Presentation: What Does Speed Mean in Software Product Delivery?
What You’ll Learn
- Understand the difference between feeling fast and being fast from an organizational, systemic perspective.
- Gain insight into how to take risks intelligently so they don’t impact speed.
- Learn techniques for identifying and measuring speed that you can apply in your context right away.
Abstract
There are two parts to speed in software product delivery:
- The human experience of delivery feeling slow or fast
- Delivery actually being slow or fast.
Feeling fast is about removing friction; delivering fast is about designing how you deliver. It's possible and necessary to address both of these aspects. It is soul-crushing when delivery feels slow; it is business-crushing when delivery is actually slow. This talk will explore this way of thinking about "high velocity" and specific examples of concepts and practices to try from experiences at ThoughtWorks and Spotify. For example, the friction introduced by something as simple as bad naming and the significant impact of a “divide and conquer” strategy versus “conquer and divide”.
The talk explores this way of thinking about "high velocity" and specific examples of concepts and practices to try from experiences at ThoughtWorks and Spotify. For example, the friction introduced by something as simple as bad naming and the significant impact of a “divide and conquer” strategy versus “conquer and divide”.
Change and innovation: This talk is intended to change both how attendees think about how they work and specific practices at both the detailed day-to-day and broader coordination level.
Expert-Practitioner Driven: The speaker is both involved in these types of activities as well as represents a recognized company in the Agile space (Spotify)
Originality: There is a Medium post this talk is expanding on: https://medium.com/@jchyip/what-does-speed-mean-in-software-product-delivery-9bc95c1c36c3.
QCon: What's the focus of your current role at Spotify?
Jason: My focus right now is helping the organization with the rapid rate of growth. So whatever that means in terms of how to maintain or improve in effectiveness, and that tends to be a random set of problems. Netflix calls it the paved road. We establish a paved road of sorts where you can do what you want to, but if you go off that road, you have certain things that you have to now deliver, because you're no longer on that paved road. The infrastructure, the observability, the different things that are required for a service to be called a service—you've got to do yourself now, because you're off that road. You can do it, but you have to accept the responsibility that you've got to do the additional stuff.
QCon: What's the motivation for your talk?
Jason: The idea of how to improve organizational speed is something we've been talking about for at least a year. How can we strategically maintain speed, improve speed, understand the true nature of speed, and know how fast are we. I have noticed that a distinction that many people miss, is that there's a difference between when feeling fast and actually being fast from an organizational, systemic perspective. Those two factors don't always line up. Some people are acting off a feeling, as opposed to taking a deeper look and learning what actually makes a difference in their organization. I think it's an important point for any team looking at speed to understand there's this distinction, and then learn the tactics that fall under each umbrella for your particular context.
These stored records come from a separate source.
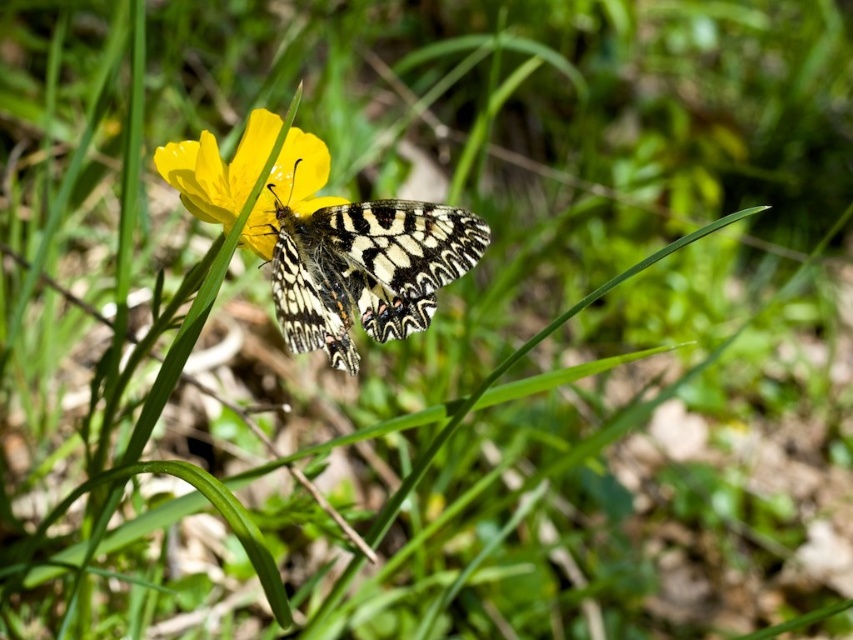 Who is positioned more to the right, patterned wings butterfly at center or yellow matte flower at center?

From the viewer's perspective, patterned wings butterfly at center appears more on the right side.

Who is lower down, patterned wings butterfly at center or yellow matte flower at center?

patterned wings butterfly at center is lower down.

Measure the distance between point (344, 273) and camera.

Point (344, 273) and camera are 1.41 meters apart from each other.

The width and height of the screenshot is (853, 640). Find the location of `patterned wings butterfly at center`. patterned wings butterfly at center is located at coordinates (366, 269). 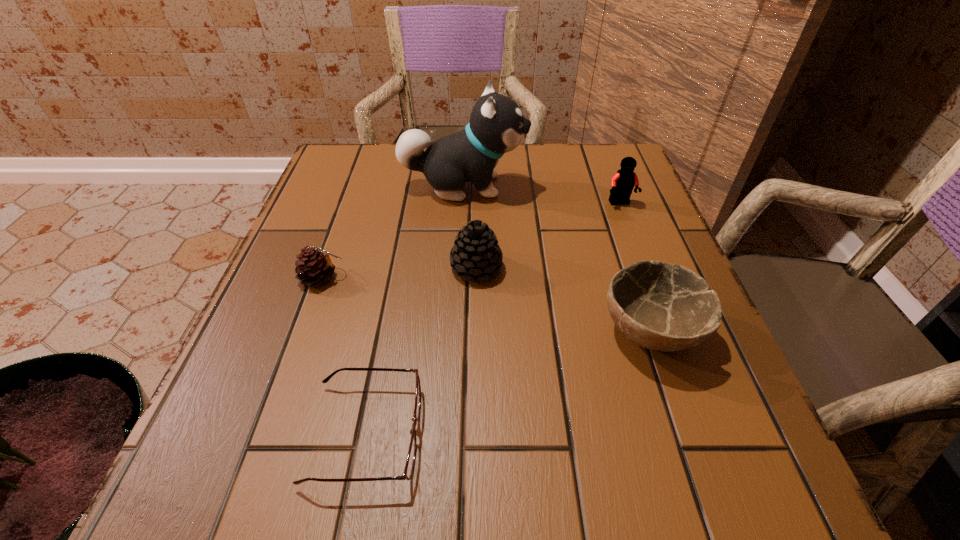 Where is `puppy`? puppy is located at coordinates (496, 126).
QCon: What do you want someone who comes to talk to walk away with?
Jason: I want to show my concept so when people come to addressing the question of how to be faster, they understand the distinctions and the specific techniques or tools available to them. I'd like people to come away from the talk and have ideas that they can directly apply to their context. I also want to convey that I think it's still important that things don't feel slow—there are methods to help change that feeling. I want to show how people can engage in these sort of efforts more effectively in general.
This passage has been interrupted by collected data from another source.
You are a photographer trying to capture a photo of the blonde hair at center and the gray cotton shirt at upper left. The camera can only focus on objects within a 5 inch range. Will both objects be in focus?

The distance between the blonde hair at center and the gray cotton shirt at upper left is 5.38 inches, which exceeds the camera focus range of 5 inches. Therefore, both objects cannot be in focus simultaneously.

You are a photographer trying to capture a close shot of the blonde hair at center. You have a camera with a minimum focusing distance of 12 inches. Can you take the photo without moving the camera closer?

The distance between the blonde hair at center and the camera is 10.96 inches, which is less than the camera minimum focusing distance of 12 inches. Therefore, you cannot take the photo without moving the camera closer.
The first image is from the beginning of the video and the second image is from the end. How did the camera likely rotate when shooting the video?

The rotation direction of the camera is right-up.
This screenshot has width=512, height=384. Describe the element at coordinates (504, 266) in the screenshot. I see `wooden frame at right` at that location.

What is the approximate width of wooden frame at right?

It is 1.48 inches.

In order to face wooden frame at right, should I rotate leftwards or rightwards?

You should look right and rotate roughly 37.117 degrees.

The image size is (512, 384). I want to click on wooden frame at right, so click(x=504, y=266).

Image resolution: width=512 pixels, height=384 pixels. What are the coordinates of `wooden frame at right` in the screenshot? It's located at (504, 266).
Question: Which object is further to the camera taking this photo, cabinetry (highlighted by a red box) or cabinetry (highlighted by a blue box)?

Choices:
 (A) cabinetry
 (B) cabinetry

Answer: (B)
QCon: Are there any specific techniques that you share?
Jason: There will be some simple things like mundane keyboard shortcuts, and then more complicated things like backup options on risky decisions. I’ll talk about how to take risks intelligently, so even if you have to throw it away, you'll know it was still worth the shot.
QCon: What is the practice, tool or technique that I should be focused on today?
Jason: From a purely technology perspective I'm generally of the school of “you learn whatever is necessary to deal with the problem you're facing”. So, all technologies and tools are things you use to solve problems. So I’d say adaptability is the strongest thing from a techniques perspective to focus on—which is also related to organizational speed.